Setelah itu, Evelyn memotong kue dan memberikan suapan pertama dan kedua kepada orang tuanya, diikuti dengan kokonya dan setelah itu ia melakukan sesuatu yang tidak pernah aku duga.
"Hari ini, aku juga mau memanggil beberapa sahabat dan teman terbaikku. Valerie, Maria dan Clara." Katanya.
Aku kaget karena aku tidak tahu bahwa ada pemanggilan sahabat dalam acara kali ini. Tapi karena aku sudah dipanggil, mau tidak mau, aku berjalan ke depan dan menerima kue dari Evelyn.
Maria dan Clara juga melakukan hal yang sama. Mereka berjalan ke Evelyn dan mendapatkan potongan kue darinya.

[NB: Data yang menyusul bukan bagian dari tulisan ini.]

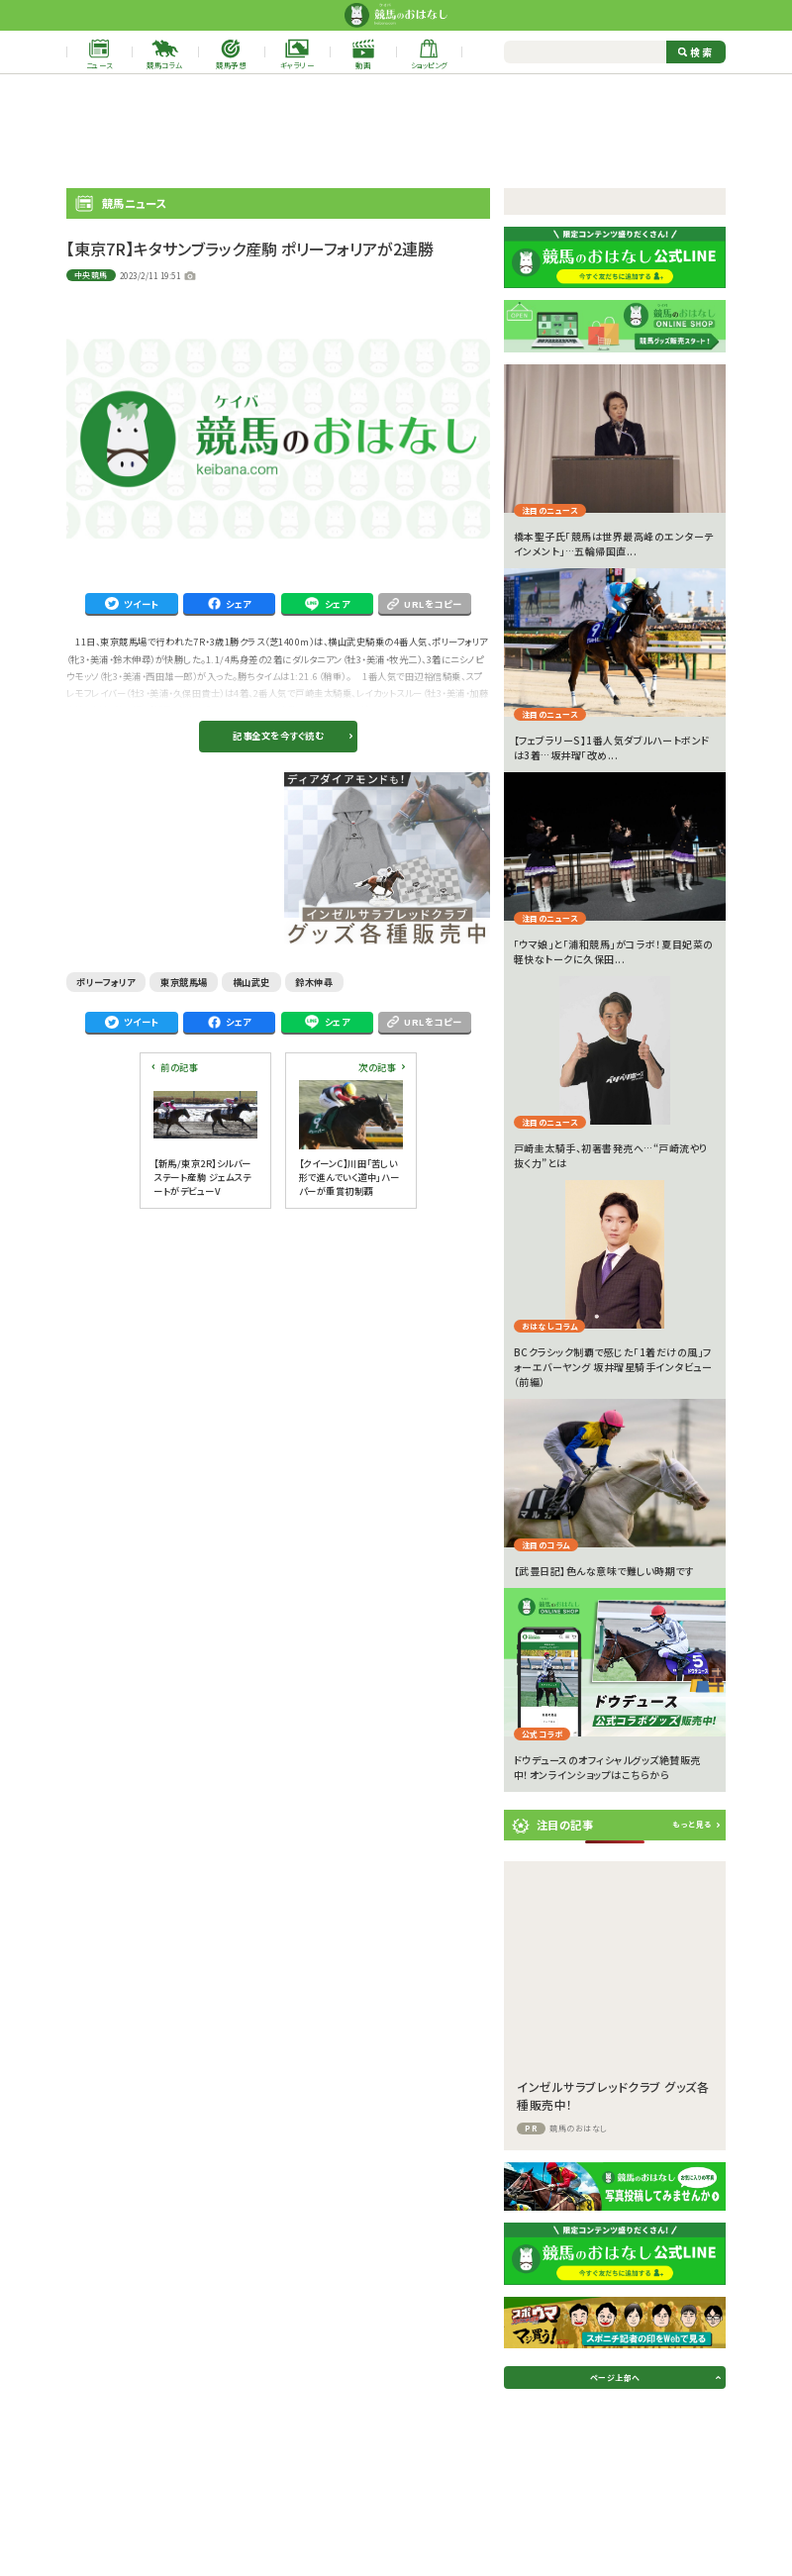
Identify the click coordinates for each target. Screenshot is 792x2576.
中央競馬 (91, 274)
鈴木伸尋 (314, 982)
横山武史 (251, 982)
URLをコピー (424, 604)
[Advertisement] (396, 130)
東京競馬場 (184, 982)
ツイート (131, 604)
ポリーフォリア (106, 982)
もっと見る (692, 1824)
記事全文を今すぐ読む (278, 736)
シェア (229, 604)
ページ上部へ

Setelah menerima kue itu, aku berjalan kembali ke tempat duduk ku tapi tiba - tiba, seseorang menyandung kakiku dan aku kehilangan keseimbangan.

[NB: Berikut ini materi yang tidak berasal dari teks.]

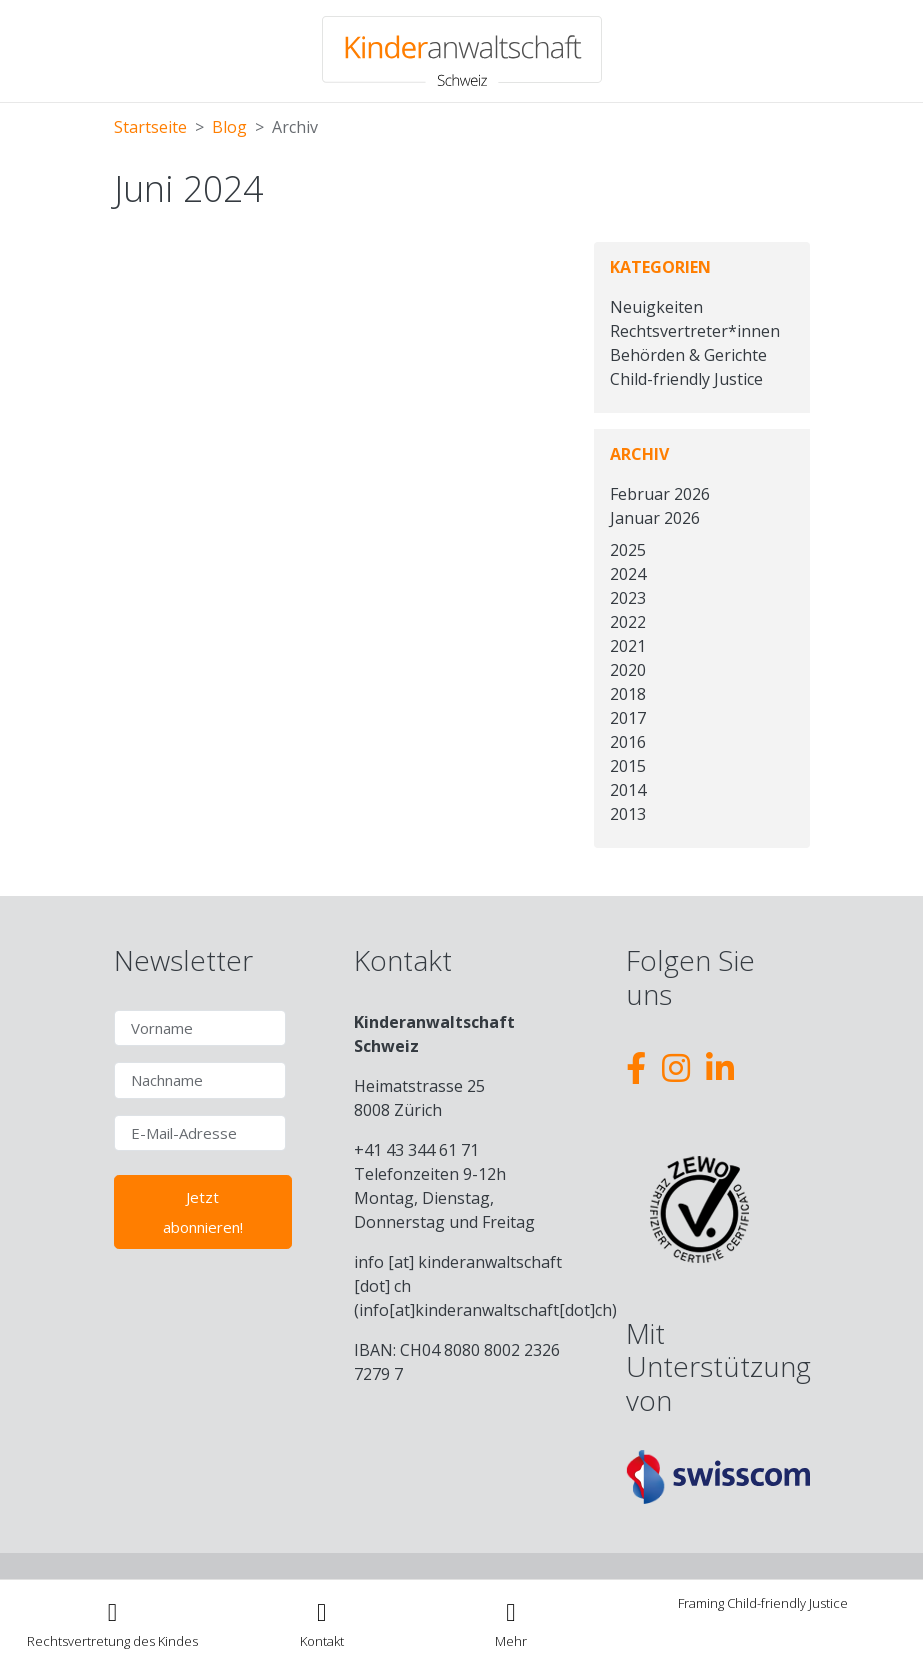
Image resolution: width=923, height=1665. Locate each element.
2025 (628, 550)
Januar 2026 (655, 518)
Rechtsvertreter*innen (695, 331)
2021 (628, 646)
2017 (628, 718)
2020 (628, 670)
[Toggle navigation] (511, 1622)
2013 (628, 814)
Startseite (150, 127)
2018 (628, 694)
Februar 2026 (660, 494)
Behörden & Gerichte (688, 355)
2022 (628, 622)
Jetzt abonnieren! (203, 1212)
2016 (628, 742)
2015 (628, 766)
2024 (628, 574)
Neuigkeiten (656, 307)
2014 (628, 790)
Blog (229, 127)
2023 (628, 598)
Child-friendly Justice (686, 379)
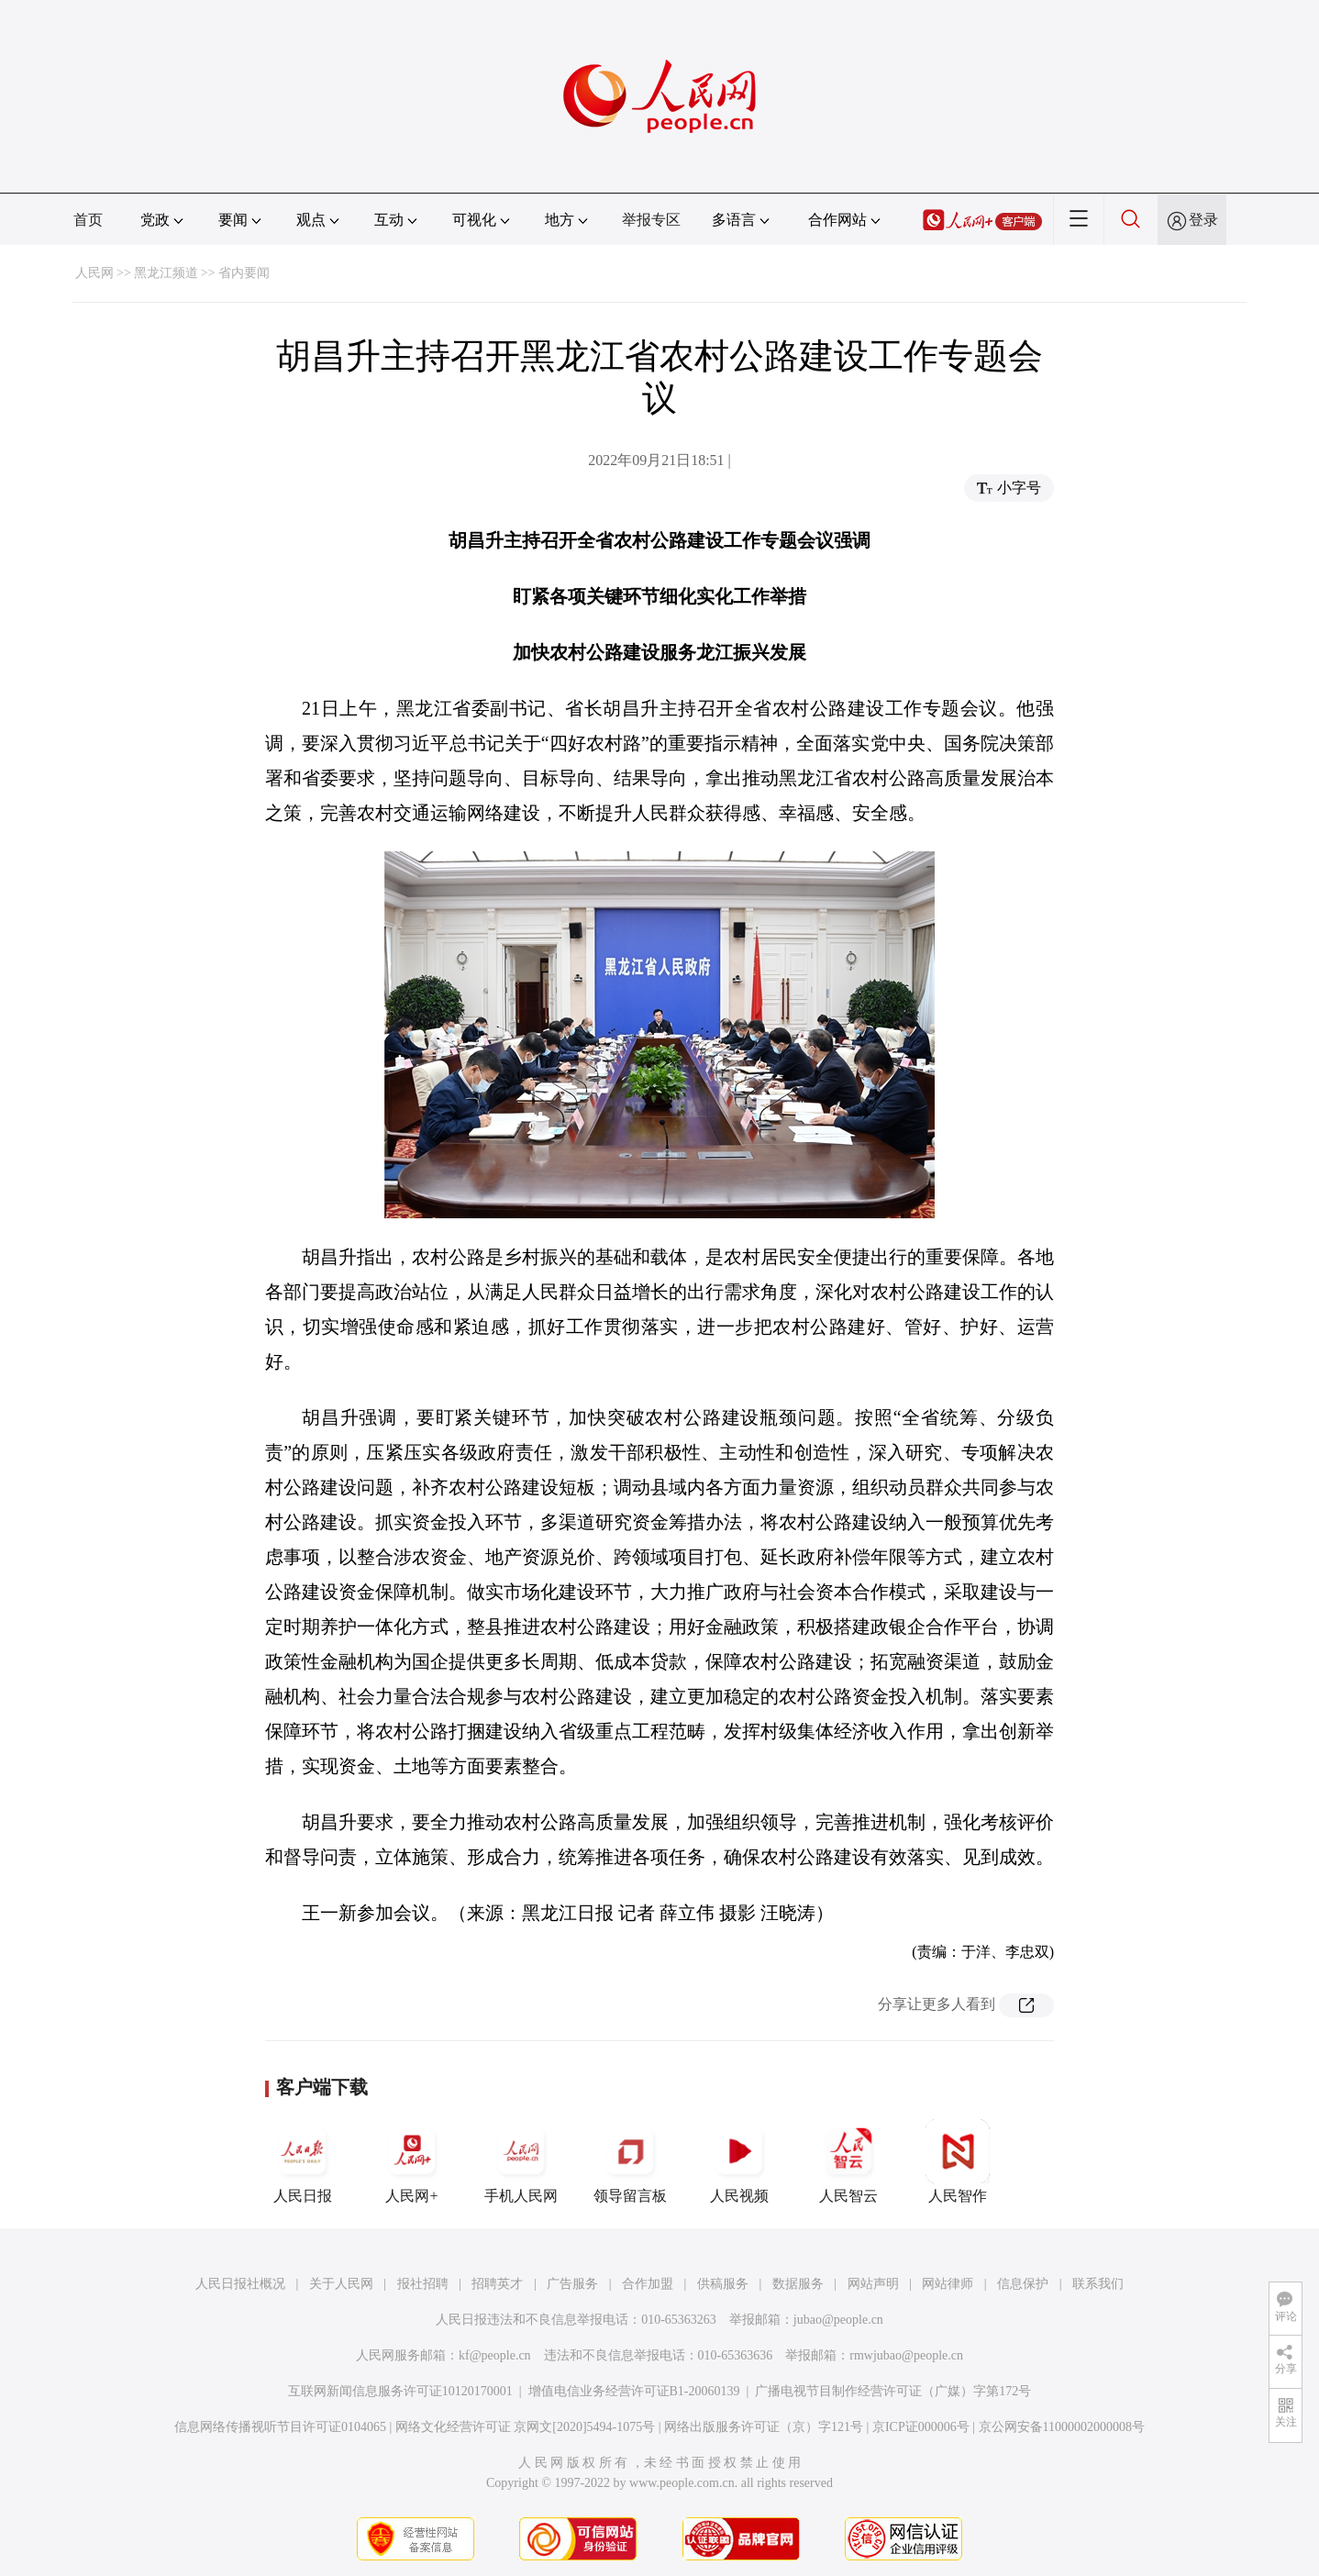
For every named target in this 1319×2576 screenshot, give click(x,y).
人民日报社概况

"Ah, aku akan jatuh." Kataku sambil berusaha memegang piring kue ini agar isinya tidak tumpah sambil menutup mataku, bersiap untuk jatuh ke lantai.
Tiba - tiba, aku merasakan ada tangan yang memegang bagian perutku dan ketika aku membuka mataku, aku melihat Darius sedang menahan badanku dengan ekspresi sedikit panik.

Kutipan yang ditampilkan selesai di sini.